May 17, 2016

They’ll have to change biology textbooks. The opening pages on the nervous system inevitably include the iconic illustration of a synapse — the gap where one neuron passes a signal on to another.

The images often show how the chemical elements calcium, sodium and potassium migrate through channels in the signaling neuron’s membrane to trigger this crucial neuron-to-neuron communication.

Chris Chang and graduate student Sumin Lee Chris Chang and graduate student Sumin Lee carry out experiments to find proteins that bind to copper and may influence the storage and burning of fat. Photo: Peg Skorpinski.

Now add copper to this select list of elements essential for neuron signaling. By devising fluorescent probes to track the presence and movement of copper atoms in and out of nerve cells, chemist Chris Chang has shown that changes in concentration of this element at the synapse can switch on or off signaling between neurons.

“We have found that the copper is like a brake or a dimmer switch — one for each nerve cell. The more copper flows into the cell, the more it turns down neuron firing, but the brain can reverse the process by lowering copper levels to resume neuron signaling,” he says.

While the fluorescent probes allow researchers to see the changes in copper concentration for the first time, the processes by which it exerts such profound effects on cells are just now being studied.

Still, it already seems clear that the changes affect cell behavior, and that blocking or accelerating copper accumulation may provide a new treatment for a range of diseases or disorders, from neurodegenerative disease to cancer and obesity, Chang says.

“The fluorescent probes allow us to see into what copper is doing — to put a flag on it.
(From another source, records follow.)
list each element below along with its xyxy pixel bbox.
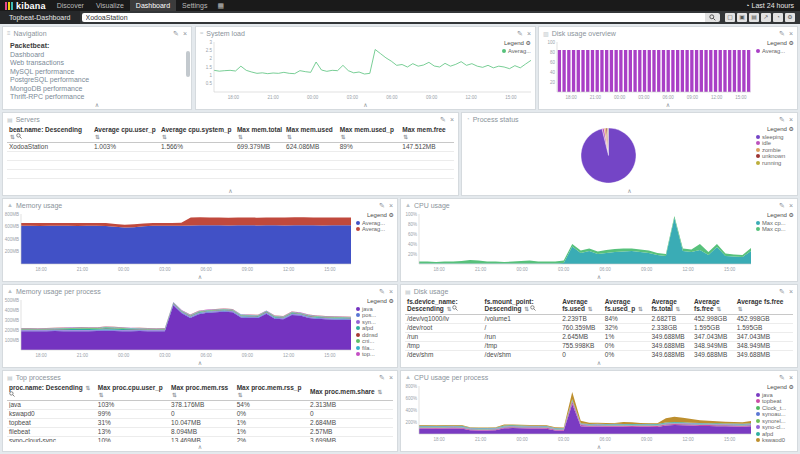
column-header[interactable]: Max proc.mem.share ⇅ <box>308 387 393 396</box>
legend-header[interactable]: Legend ⚙ <box>356 212 394 219</box>
panel-header[interactable]: ≡ Navigation ✎× <box>3 27 191 39</box>
legend-header[interactable]: Legend ⚙ <box>756 126 794 133</box>
sort-icon[interactable]: ⇅ <box>447 306 452 312</box>
close-panel-icon[interactable]: × <box>450 116 454 123</box>
panel-header[interactable]: ▥ Disk usage overview ✎× <box>539 27 797 39</box>
legend-item[interactable]: Averag... <box>502 48 531 55</box>
legend-item[interactable]: Averag... <box>356 226 394 233</box>
dashboard-tab[interactable]: Topbeat-Dashboard <box>0 11 80 24</box>
column-header[interactable]: Max mem.used_p ⇅ <box>338 125 401 142</box>
close-panel-icon[interactable]: × <box>183 30 187 37</box>
new-dashboard-icon[interactable]: ▢ <box>725 13 735 22</box>
edit-panel-icon[interactable]: ✎ <box>779 288 785 295</box>
column-header[interactable]: Average cpu.user_p ⇅ <box>92 125 159 142</box>
edit-panel-icon[interactable]: ✎ <box>779 30 785 37</box>
column-header[interactable]: Max proc.mem.rss_p ⇅ <box>235 383 308 400</box>
panel-header[interactable]: ▤ Top processes ✎× <box>3 371 397 383</box>
collapse-caret[interactable]: ∧ <box>597 360 601 366</box>
nav-dashboard[interactable]: Dashboard <box>130 0 176 11</box>
column-header[interactable]: Average fs.free ⇅ <box>692 297 735 314</box>
search-button[interactable] <box>705 13 720 22</box>
panel-header[interactable]: ▲ CPU usage per process ✎× <box>401 371 797 383</box>
collapse-caret[interactable]: ∧ <box>198 444 202 450</box>
close-panel-icon[interactable]: × <box>389 374 393 381</box>
legend-header[interactable]: Legend ⚙ <box>756 40 794 47</box>
column-header[interactable]: Max proc.cpu.user_p ⇅ <box>96 383 169 400</box>
nav-link[interactable]: MongoDB performance <box>10 85 184 92</box>
search-icon[interactable] <box>452 305 458 311</box>
search-icon[interactable] <box>9 391 15 397</box>
sort-icon[interactable]: ⇅ <box>403 134 408 140</box>
sort-icon[interactable]: ⇅ <box>238 134 243 140</box>
sort-icon[interactable]: ⇅ <box>162 134 167 140</box>
panel-header[interactable]: ▲ Memory usage ✎× <box>3 199 397 211</box>
column-header[interactable]: Average fs.used ⇅ <box>560 297 603 314</box>
close-panel-icon[interactable]: × <box>789 30 793 37</box>
nav-link[interactable]: Thrift-RPC performance <box>10 93 184 100</box>
edit-panel-icon[interactable]: ✎ <box>517 30 523 37</box>
legend-item[interactable]: running <box>756 160 794 167</box>
close-panel-icon[interactable]: × <box>389 202 393 209</box>
column-header[interactable]: fs.mount_point: Descending ⇅ <box>483 297 561 314</box>
edit-panel-icon[interactable]: ✎ <box>779 202 785 209</box>
nav-settings[interactable]: Settings <box>176 0 213 11</box>
search-icon[interactable] <box>530 305 536 311</box>
column-header[interactable]: Average fs.used_p ⇅ <box>603 297 650 314</box>
column-header[interactable]: Max mem.total ⇅ <box>235 125 284 142</box>
column-header[interactable]: Average fs.free ⇅ <box>735 297 793 314</box>
sort-icon[interactable]: ⇅ <box>378 389 383 395</box>
share-icon[interactable]: ↗ <box>761 13 771 22</box>
collapse-caret[interactable]: ∧ <box>363 102 367 108</box>
edit-panel-icon[interactable]: ✎ <box>440 116 446 123</box>
collapse-caret[interactable]: ∧ <box>666 102 670 108</box>
collapse-caret[interactable]: ∧ <box>597 274 601 280</box>
column-header[interactable]: Average cpu.system_p ⇅ <box>159 125 235 142</box>
sort-icon[interactable]: ⇅ <box>95 134 100 140</box>
collapse-caret[interactable]: ∧ <box>597 444 601 450</box>
search-icon[interactable] <box>16 133 22 139</box>
sort-icon[interactable]: ⇅ <box>676 306 681 312</box>
sort-icon[interactable]: ⇅ <box>10 134 15 140</box>
collapse-caret[interactable]: ∧ <box>198 360 202 366</box>
legend-header[interactable]: Legend ⚙ <box>356 298 394 305</box>
legend-item[interactable]: Averag... <box>756 48 794 55</box>
column-header[interactable]: beat.name: Descending ⇅ <box>7 125 92 142</box>
collapse-caret[interactable]: ∧ <box>627 188 631 194</box>
nav-discover[interactable]: Discover <box>51 0 90 11</box>
close-panel-icon[interactable]: × <box>789 374 793 381</box>
close-panel-icon[interactable]: × <box>789 202 793 209</box>
panel-header[interactable]: ▤ Disk usage ✎× <box>401 285 797 297</box>
sort-icon[interactable]: ⇅ <box>588 306 593 312</box>
panel-header[interactable]: ▲ Memory usage per process ✎× <box>3 285 397 297</box>
scrollbar-thumb[interactable] <box>186 51 190 77</box>
edit-panel-icon[interactable]: ✎ <box>173 30 179 37</box>
column-header[interactable]: fs.device_name: Descending ⇅ <box>405 297 483 314</box>
legend-header[interactable]: Legend ⚙ <box>502 40 531 47</box>
panel-header[interactable]: ≈ System load ✎× <box>196 27 535 39</box>
apps-grid-icon[interactable]: ▦ <box>213 2 228 10</box>
close-panel-icon[interactable]: × <box>789 116 793 123</box>
legend-header[interactable]: Legend ⚙ <box>756 384 794 391</box>
edit-panel-icon[interactable]: ✎ <box>379 288 385 295</box>
edit-panel-icon[interactable]: ✎ <box>379 374 385 381</box>
sort-icon[interactable]: ⇅ <box>172 392 177 398</box>
sort-icon[interactable]: ⇅ <box>716 306 721 312</box>
query-input[interactable] <box>82 13 706 22</box>
kibana-logo[interactable]: kibana <box>0 0 51 11</box>
column-header[interactable]: Max mem.free ⇅ <box>400 125 454 142</box>
legend-item[interactable]: Max cp... <box>756 226 794 233</box>
column-header[interactable]: proc.name: Descending ⇅ <box>7 383 96 400</box>
nav-link[interactable]: Dashboard <box>10 51 184 58</box>
load-dashboard-icon[interactable]: ▤ <box>749 13 759 22</box>
nav-link[interactable]: PostgreSQL performance <box>10 76 184 83</box>
sort-icon[interactable]: ⇅ <box>238 392 243 398</box>
collapse-caret[interactable]: ∧ <box>198 274 202 280</box>
sort-icon[interactable]: ⇅ <box>738 306 743 312</box>
edit-panel-icon[interactable]: ✎ <box>779 116 785 123</box>
panel-header[interactable]: ▤ Servers ✎× <box>3 113 458 125</box>
column-header[interactable]: Average fs.total ⇅ <box>649 297 692 314</box>
edit-panel-icon[interactable]: ✎ <box>779 374 785 381</box>
sort-icon[interactable]: ⇅ <box>341 134 346 140</box>
panel-header[interactable]: ▲ CPU usage ✎× <box>401 199 797 211</box>
save-dashboard-icon[interactable]: ▣ <box>737 13 747 22</box>
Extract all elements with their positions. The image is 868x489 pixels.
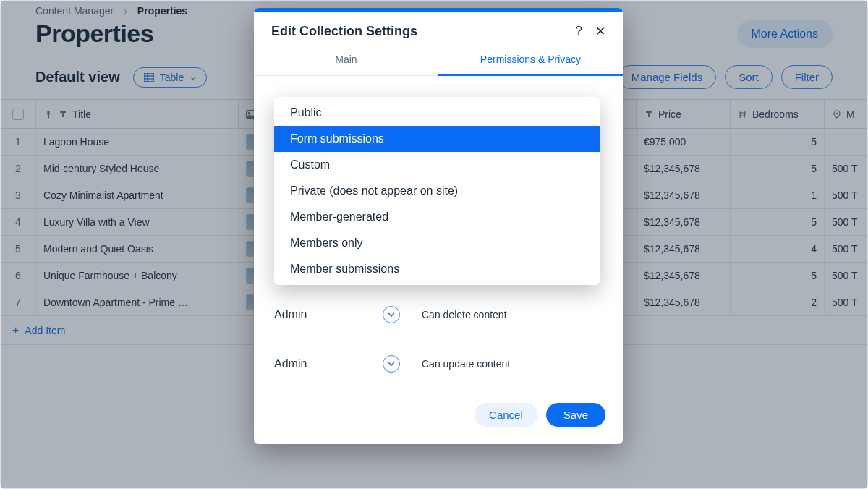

It’s a discovery tool to uncover fundamental properties.

“Then we can follow up to better understand how copper contributes to thought and perception, as well as use the knowledge to combat neurodegeneration and neural injury,” he says. Chang is a professor of chemistry and of molecular and cell biology.

Along with colleagues in the field, Chang hypothesizes that abnormal concentrations and distributions of copper in neurons may lead to the buildup of amyloid plaques on the cells —  the hallmark of Alzheimer’s disease and other neurodegenerative disorders. Restoring copper levels to the right place in the right amount could be a potential strategy to slow and even treat these diseases, he says.

copper in stimulated brain cellsA technique known as fluorescence imaging shows the distribution of copper in stimulated brain cells, and reveals how copper moves to synaptic connections between cells.

Copper is also known to promote angiogenesis —  the development of new blood vessels that are essential to feed rapidly growing and dividing cells, including rampantly dividing cancer cells. The new capacity to track copper atoms’ movement and concentration in different parts of a cell suggests a new cancer treatment strategy.

Last year, in a collaboration made possible by the Sackler Sabbatical Exchange Program, Chang began working with colleagues at UCSF’s Department of Pharmaceutical Chemistry to develop a drug technology to disrupt recruitment of copper by cancer cells. The research focuses on interfering with mitochondria in cells, the organelles that supply energy. Tying up mitochondrial function would block or stall tumor growth.

 “We brought a chemistry problem to our UCSF colleagues,” he says. “They have the technologies for developing antibodies to combat cancer cell growth.  This has been an exciting collaboration.”

Chang has also teamed up with researchers in Berkeley’s nutritional sciences and toxicology department to study copper’s role in obesity. They already have evidence that copper affects the burning of fat in the body.

Obesity puts people at risk for many diseases. “If we could find a way to burn fat more efficiently, this could be a big contribution,” he says.

Copper almost certainly is not the only element in the body with important but underexplored effects on health, Chang says.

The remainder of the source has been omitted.